NAE is the National Association of Evangelicals. I have no clue what their slant on things is. They have a website. I don't think they existed when I was in my odd little church.

Oy, "apostle." That's a nuisance. Some tend to think there's a kind of hierarchy. There are various elders or ministers, preachers. They do their work like good little drones. But what's needed before launching any kind of large effort is an "apostle," somebody specifically charged and sent with a particular message, kind of message, task to perform. That person is then taken to have some sort of special gift or some special revealed knowledge (how it's revealed and what "revealed" even means largely depends on the sect involved, from hallucinatory vision to a sudden insight of some sort). In extreme cases the apostle might not even recognize he's an apostle at first. But often it'll take a strong message or personality to motivate people to stop piddling with whatever ministry they're in and "step out in faith" to take on a larger, often riskier, role. CYA among some groups is to say that there's an apostle that's moved you to this.

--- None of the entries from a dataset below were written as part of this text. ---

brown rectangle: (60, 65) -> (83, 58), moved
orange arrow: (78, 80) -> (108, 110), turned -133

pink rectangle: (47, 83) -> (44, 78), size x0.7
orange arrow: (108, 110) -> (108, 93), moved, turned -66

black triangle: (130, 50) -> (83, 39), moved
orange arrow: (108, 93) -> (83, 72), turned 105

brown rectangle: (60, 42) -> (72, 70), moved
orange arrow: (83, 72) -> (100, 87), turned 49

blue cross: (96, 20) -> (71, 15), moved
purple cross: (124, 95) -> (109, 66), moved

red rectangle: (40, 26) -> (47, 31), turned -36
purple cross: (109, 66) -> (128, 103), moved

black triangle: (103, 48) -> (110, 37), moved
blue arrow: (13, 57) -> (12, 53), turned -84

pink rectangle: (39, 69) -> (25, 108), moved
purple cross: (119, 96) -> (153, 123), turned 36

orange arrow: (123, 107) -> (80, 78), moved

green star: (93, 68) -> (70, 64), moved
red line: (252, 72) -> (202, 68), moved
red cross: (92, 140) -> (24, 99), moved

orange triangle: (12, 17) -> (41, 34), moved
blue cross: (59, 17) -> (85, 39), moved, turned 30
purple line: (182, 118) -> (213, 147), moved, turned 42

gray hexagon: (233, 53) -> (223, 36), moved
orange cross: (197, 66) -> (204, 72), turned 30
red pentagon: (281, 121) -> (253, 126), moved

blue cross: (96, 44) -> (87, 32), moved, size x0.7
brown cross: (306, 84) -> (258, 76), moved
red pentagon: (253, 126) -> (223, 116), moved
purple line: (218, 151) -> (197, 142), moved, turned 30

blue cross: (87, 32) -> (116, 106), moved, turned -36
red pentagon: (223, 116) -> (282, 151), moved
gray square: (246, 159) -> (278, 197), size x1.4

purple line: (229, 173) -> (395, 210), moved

Hope it helps. Evangelical cant hasn't changed much in the last 30 years.

TrogL

(32,822 posts)
16. So it's not just me
Tue Dec 17, 2013, 11:35 AM
Dec 2013

I was hoping there'd be something like a master codebook somewhere, but I suspect each little sect has their own code and it would be an endless task trying to keep it all straight.

If you're baffled, then I don't feel so bad.